I think they were mourning him too. My hens will start laying eggs in about a month. One day they were cackling up a storm. I checked on them. The rooster was inside the coop and they were in the run. Evidently they thought they lost him somewhere.


----------



## nanacarol

I checked to see if my hens had laid their eggs. Only 1 did the first day. This is the 2nd day. There were no eggs when I checked about 7:30 a.m. Around 9:00 a.m. I had the windows open and heard a different cackling noise. I looked out and could see it wasn't the rooster. All of the hens were coming out of the coop but the last one was doing the cackling. I decided to see if she had laid an egg. I went to look and there was a warm egg in the nest. A little darker than the one yesterday so I'm not sure who laid the first one. Any ideas?


----------



## cogburn

They are letting you know they did a good
Job for you, they want your praise. Just like when the cat kills a frog, rat, snake or bird and leaves it on the porch for you to see they are working for you, pulling their own weight.


----------



## Energyvet

How wonderful! A warm egg and a celebratory cackle! I agree with Cogburn, that our animals want us to know they are on the team.


----------



## cnsper

For the same reason you occasionally grunt.


----------



## redmaples

first being sserious. I have heard that they are yelling at potential nest threats and to either distract them from the nest with the new egg in it or chase them away with the loud noises to draw the attention of other chickens in the flock to watch out or come help. not sure but thats what I heard. 

Then jokingly. ever see the fog horn leg horn cartoon when the skinny hen prissy layed an egg(well I think it was a prank that someone put an egg in her nest) ( haven't seen it many years) and she ran around all excited squaking....."look what I did"....."Look what I did!!!"


----------



## Energyvet

Redmaples, that is so funny. I remember that cartoon well. I haven't thought of it in years though. Your description put a smile on my face. Lol. Looking back now as an adult it's even funnier. Thanks for that.


----------



## wingman

I'm goin' with the "proud" story - that's what my chickens do.


----------



## mcderry1967

Roseann said:


> Funny because my free ranging hens just recently started to lay their eggs on my backporch chairs. So now I can actually hear them right after they lay their eggs. My kids (twins aged 19) asked me just yesterday why do they cluck so loud after they lay an egg and I said, "because their so proud and want to yell it from the rooftops!"
> If their is a scientific reason I would love to know it but if it is because their in pain from "laboring" an egg, well, then, I will just go with the proud story! hahaha


I think you hit it right on the head! I believe they are proud of their accomplishment!!!!!


----------



## rich

bevie55 said:


> I would like some logical explanations for why hens cackle when they lay an egg. Some imaginary answers would be good too.

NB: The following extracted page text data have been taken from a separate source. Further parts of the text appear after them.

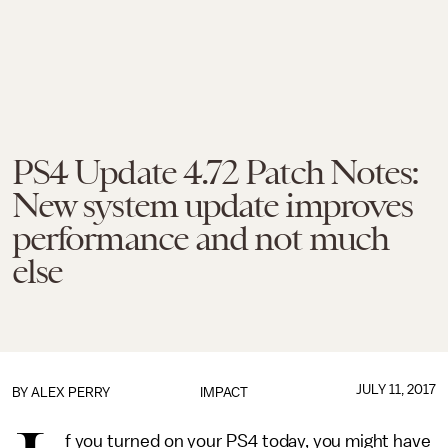
PS4 Update 4.72 Patch Notes:
New system update improves
performance and not much
else
JULY 11, 2017
BY
ALEX PERRY
IMPACT
f you turned on your PS4 today, you might have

*The main reason they cackle is they can't say " OOOH - AHHH " *


----------



## stu-hens

i believe they are pleased with themselves however it really seems to depend on the hen,i have 2 out of 6 that make a hell of a racket when they have layed and the others just step out of the nestbox without a sound.However they do catch me out last weekend i went down the garden to collect on hearing one of my hens but no egg to be found?


----------



## savannahchicks

My auracana sounds more like a scream than a cackle. It definitely reminds me of my sister when she was in labor


----------



## fuzziebutt

Celebrating!!! A chicken party!


----------



## Pinkter

This is from the wisdom of a 90 year old woman who grew up on a farm. She told me the hen is telling the rooster, "I'm done and ready!" Don't know...just thought I'd throw it out there!


----------



## Homegirl

That is called the "Hen Song" They sing it when they lay and it either means " Look at what I made" or "Holy Cow, that hurt". I have a hen who will sneak in to the nestbox after someone else lays an egg, sit awhile, and then scream the Hen Song like she laid that egg herself....


----------



## roketdoc

victory lap!


----------



## oleredhen

My momma used to tell me that they did that to let you know there was an egg she laid so you could get it before the snakes crawled in the nesting box and got them.


----------



## 2rain

Hens are so funny sometimes! I think it's like what is this thing coming out of my butt?! Haven't had the joy of experiencing watching my chickens have an egg I also think its boastful like "hey look at this momma!" Or snooty like " heh I laid an egg and you didn't"


----------



## Bee

Pinkter said:


> This is from the wisdom of a 90 year old woman who grew up on a farm. She told me the hen is telling the rooster, "I'm done and ready!" Don't know...just thought I'd throw it out there!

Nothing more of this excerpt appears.